Sound changes in English can always be attributed to rules in sound change. There are some fuzzy bits where sounds are added or shifted because speakers think it makes more sense that way, butof the time a silent letter can be explained via regular sound change rules.
For example, every “g” and “k” before an “n” at the start of a word was lost in most varieties of English. This is why we have “gnome” and “know” and “gnash” and “knife”: the initial consonants really did use to be pronounced, but were lost due to this regular sound change, though they hung around in the word’s spelling.
So you’d expect there to be a regular sound change deleting the “w” in “answer”. This would be completely different from the change that deleted the “w” before an “r” in words like “wry” or “wrong”, since the “w” in “answer” is separated from the “r” by the “e”.
There are two other deleted-“w”-after-an-“s”-words I can immediately think of: “sword” and “sister” (sweoster in Old English). Would such a sound change rule explain these as well?

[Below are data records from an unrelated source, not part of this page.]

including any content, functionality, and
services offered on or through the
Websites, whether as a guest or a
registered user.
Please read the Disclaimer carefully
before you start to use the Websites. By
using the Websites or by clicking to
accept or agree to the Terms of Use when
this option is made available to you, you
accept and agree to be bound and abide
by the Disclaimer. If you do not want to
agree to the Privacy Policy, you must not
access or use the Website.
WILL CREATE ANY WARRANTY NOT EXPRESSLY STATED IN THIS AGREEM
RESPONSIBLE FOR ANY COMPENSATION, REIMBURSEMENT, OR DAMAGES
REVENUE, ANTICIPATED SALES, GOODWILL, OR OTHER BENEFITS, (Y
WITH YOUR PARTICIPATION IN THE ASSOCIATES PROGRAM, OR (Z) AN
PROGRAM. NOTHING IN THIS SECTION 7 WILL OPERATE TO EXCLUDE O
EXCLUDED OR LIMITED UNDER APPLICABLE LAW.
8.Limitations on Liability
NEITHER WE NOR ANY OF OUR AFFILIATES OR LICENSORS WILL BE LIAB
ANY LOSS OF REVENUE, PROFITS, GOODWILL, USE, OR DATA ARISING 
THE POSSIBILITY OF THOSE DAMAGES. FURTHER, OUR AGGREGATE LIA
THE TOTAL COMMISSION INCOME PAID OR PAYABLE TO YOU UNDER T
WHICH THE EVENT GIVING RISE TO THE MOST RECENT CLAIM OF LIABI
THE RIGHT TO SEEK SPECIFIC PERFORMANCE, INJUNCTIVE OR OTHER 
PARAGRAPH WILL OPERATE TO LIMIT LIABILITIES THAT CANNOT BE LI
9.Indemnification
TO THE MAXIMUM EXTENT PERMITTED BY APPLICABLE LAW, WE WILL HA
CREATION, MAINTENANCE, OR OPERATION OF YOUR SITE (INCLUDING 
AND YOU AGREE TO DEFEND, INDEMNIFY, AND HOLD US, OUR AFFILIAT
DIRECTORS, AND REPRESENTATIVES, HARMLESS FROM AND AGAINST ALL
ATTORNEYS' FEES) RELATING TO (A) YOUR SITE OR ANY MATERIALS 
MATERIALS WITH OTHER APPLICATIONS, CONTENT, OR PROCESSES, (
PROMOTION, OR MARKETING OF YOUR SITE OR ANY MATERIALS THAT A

This took me a terribly long time to find - oh, the things one does for strangers on the internet - but Google Books coughed up an excerpt from The Inside Story on English Spelling by Paquita Boston, which says that this is a case of consonant cluster simplification. In less technical terms, this means that a group of sounds didn’t like being together and so some of them either merged with their neighbours or left entirely.
This change took awhile to catch on, however - especially in America. According to H. L. Mencken’s The American Language,
…the colonists seem to have resisted valiantly that tendency to slide over them which arose in England after the Restoration. Franklin, in 1768, still retained the sound of l in such words as would and should, a usage not met with in England after the year 1700. In the same way, according to Menner, the w in sword was sounded in America “for some time after Englishmen had abandoned it”.
As for “sister”? This confused me at first, but it appears that it was influenced by or even merged with Old Norse syster, which knocked the “w” out independently of sound changes.
So to answer your question, the “w” was dropped because it was awkward to say and dropping it made pronunciation easier. The sound change involved was simply simplifying a consonant cluster.